Collected data:
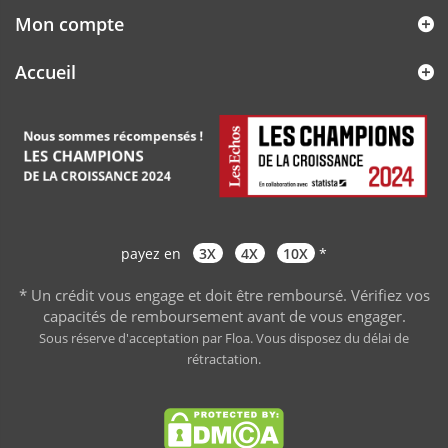
Mon compte
Accueil
payez en
3X
4X
10X
*
* Un crédit vous engage et doit être remboursé. Vérifiez vos
capacités de remboursement avant de vous engager
.
Sous réserve d'acceptation par Floa. Vous disposez du délai de
rétractation.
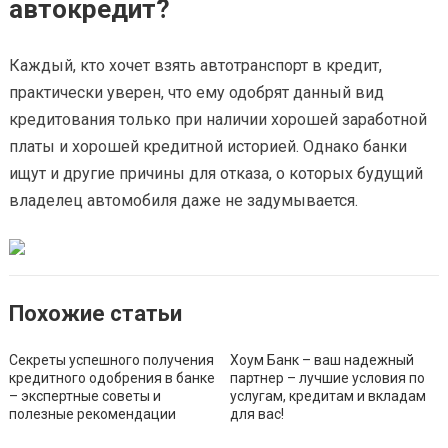
автокредит?
Каждый, кто хочет взять автотранспорт в кредит,
практически уверен, что ему одобрят данный вид
кредитования только при наличии хорошей заработной
платы и хорошей кредитной историей. Однако банки
ищут и другие причины для отказа, о которых будущий
владелец автомобиля даже не задумывается.
Похожие статьи
Секреты успешного получения
Хоум Банк – ваш надежный
кредитного одобрения в банке
партнер – лучшие условия по
– экспертные советы и
услугам, кредитам и вкладам
полезные рекомендации
для вас!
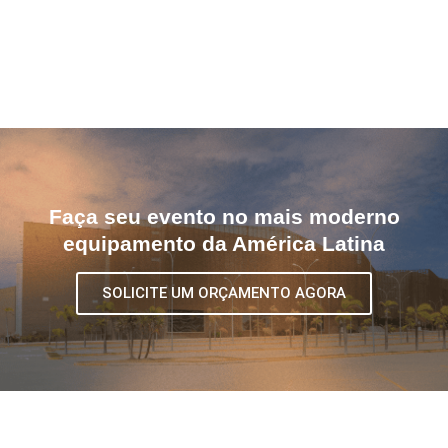
Faça seu evento no mais moderno
equipamento da América Latina
SOLICITE UM ORÇAMENTO AGORA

■ WHAT NEEDS TO BE DONE
None of the pictures should be carried over when the data above is transcribed exactly.

■ OUTPUT
Mon compte
Accueil
payez en
3X
4X
10X
*
* Un crédit vous engage et doit être remboursé. Vérifiez vos
capacités de remboursement avant de vous engager
.
Sous réserve d'acceptation par Floa. Vous disposez du délai de
rétractation.
автокредит?
Каждый, кто хочет взять автотранспорт в кредит,
практически уверен, что ему одобрят данный вид
кредитования только при наличии хорошей заработной
платы и хорошей кредитной историей. Однако банки
ищут и другие причины для отказа, о которых будущий
владелец автомобиля даже не задумывается.
Похожие статьи
Секреты успешного получения
Хоум Банк – ваш надежный
кредитного одобрения в банке
партнер – лучшие условия по
– экспертные советы и
услугам, кредитам и вкладам
полезные рекомендации
для вас!
Faça seu evento no mais moderno
equipamento da América Latina
SOLICITE UM ORÇAMENTO AGORA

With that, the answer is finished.